Now, let's say you(writer) are at the airport and a Franciscan nun passes by: maybe instead of Arnold? No influencing Arnold. Then your story goes something like his dear Aunt comes to live with him and she's a Franciscan nun. And she preaches the virtues of the ten commandments, especially "thou shall not kill." And she gets into his head and he's gotta start catching bad guys in creative ways who try to kill him, and then he catches them and reads them wanna make you puke scripture on forgiveness. And then makes them recite it back.
Don't lock into an idea, really play with the recipe... a little this, a little that...and when something truly original takes shape...YOU WILL KNOW IT!
Good luck!
I agree with everything you and Tony Gilroy are saying. But movie makers (writers, directors, especially studio suits) simplify this to mean "more, faster, louder." Oh, we had a car crash in the last movie? Then we need THREE in this one! He dove off a high building in the last one? Well, why don't we have him dive off a moving plane in this one!
Gilroy's comment: "How do you write a reversal that uses the audience's expectations in a new way?" can be converted to "let's have MORE reversals!"
One of the most interesting developments in the TV series "24" occurred in Season 5, when the writers developed an intense and exciting conflict of between President Charles Logan (Gregory Itzin) and his boozy wife, Martha Logan, played by Jean Smart. The scenes between those two were so electric they totally eclipsed all the car crashes and bombings over the course of the season. You waited with baited breath for one more scene between the two. Of course, it helped that the roles were filled with absolutely superb actors, but that wasn't the only reason. Somehow, the writers and story developers created an emotional conflict of tremendous depth. And unfortunately, they've had a hard time since then creating another one.
It's really hard to do that, but it's something important to remember in trying to create something new and better. It's not how big the explosions are - it's how big the emotional impact is.
@Joe - GREAT advice!
@Linda - wonderful advice as well. Great example!
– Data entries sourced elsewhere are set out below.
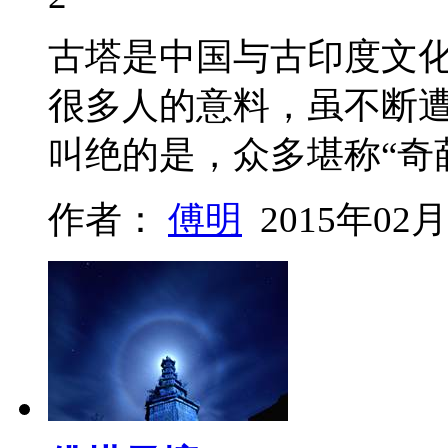
古塔是中国与古印度文
很多人的意料，虽不断遭
叫绝的是，众多堪称“奇
作者：
傅明
2015年02月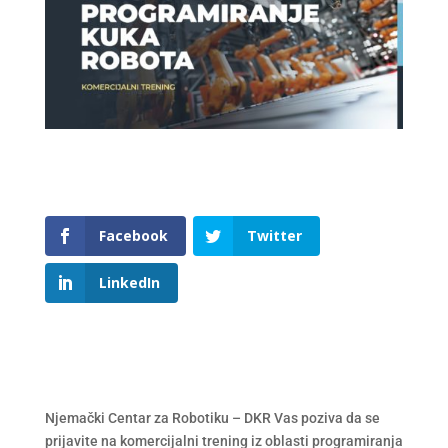
Facebook
Twitter
LinkedIn
Njemački Centar za Robotiku – DKR Vas poziva da se
prijavite na komercijalni trening iz oblasti programiranja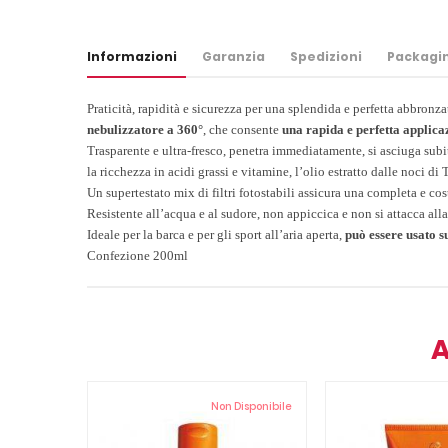
Informazioni
Garanzia
Spedizioni
Packagi
Praticità, rapidità e sicurezza per una splendida e perfetta abbron
nebulizzatore a 360°
, che consente
una rapida e perfetta applica
Trasparente e ultra-fresco, penetra immediatamente, si asciuga subit
la ricchezza in acidi grassi e vitamine, l’olio estratto dalle noci d
Un supertestato mix di filtri fotostabili assicura una completa e co
Resistente all’acqua e al sudore, non appiccica e non si attacca alla
Ideale per la barca e per gli sport all’aria aperta,
può essere usato s
Confezione 200ml
A
Non Disponibile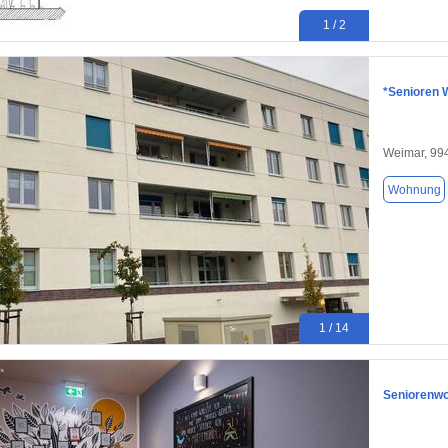
1 / 2
*Senioren 
Weimar, 99
Wohnung
1 / 14
Seniorenw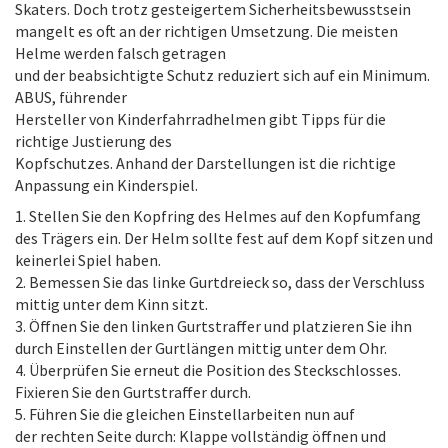
Skaters. Doch trotz gesteigertem Sicherheitsbewusstsein
mangelt es oft an der richtigen Umsetzung. Die meisten
Helme werden falsch getragen
und der beabsichtigte Schutz reduziert sich auf ein Minimum.
ABUS, führender
Hersteller von Kinderfahrradhelmen gibt Tipps für die
richtige Justierung des
Kopfschutzes. Anhand der Darstellungen ist die richtige
Anpassung ein Kinderspiel.
1. Stellen Sie den Kopfring des Helmes auf den Kopfumfang
des Trägers ein. Der Helm sollte fest auf dem Kopf sitzen und
keinerlei Spiel haben.
2. Bemessen Sie das linke Gurtdreieck so, dass der Verschluss
mittig unter dem Kinn sitzt.
3. Öffnen Sie den linken Gurtstraffer und platzieren Sie ihn
durch Einstellen der Gurtlängen mittig unter dem Ohr.
4. Überprüfen Sie erneut die Position des Steckschlosses.
Fixieren Sie den Gurtstraffer durch.
5. Führen Sie die gleichen Einstellarbeiten nun auf
der rechten Seite durch: Klappe vollständig öffnen und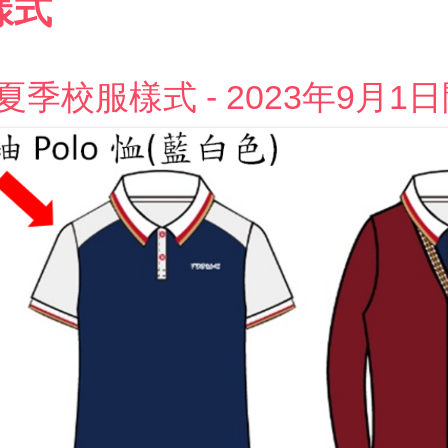
樣式
夏季校服樣式 - 2023年9月1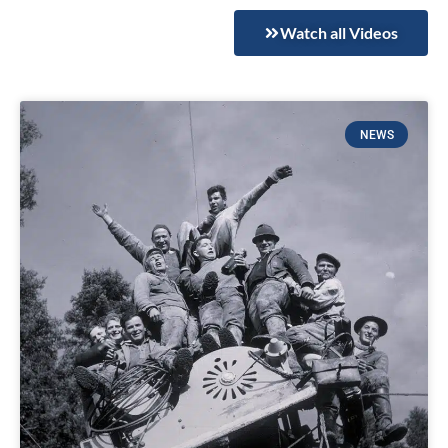
1926–2026: Ein Blick in die Geschichte
Watch all Videos
Mehr Infos
NEWS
Thank you both for contributing your two cents. That's what the Rouge Wave is all about; a place for writers to learn, commiserate, laugh and grow. And it couldn't happen without great, thoughtful comments like these two. :)))
Haha! I was just thinking the exact same thing. Perfect timing and, Julie, as always, your answers are insightful and well considered. Thank you. You're a gem in a bag of rocks.
My copy is pretty out-of-date, but presumably people are familiar with Videohound? It's a good way to work backwards from a concept to work out what has gone before and to see what you are building on.
I can say I definitely agree with Mr Goldman.
But in my mind it means that this is an abstract industry and just because it works today doesn't mean it will work tomorrow. Or because it worked with Eastwood doesn't mean it will work with Ferrell.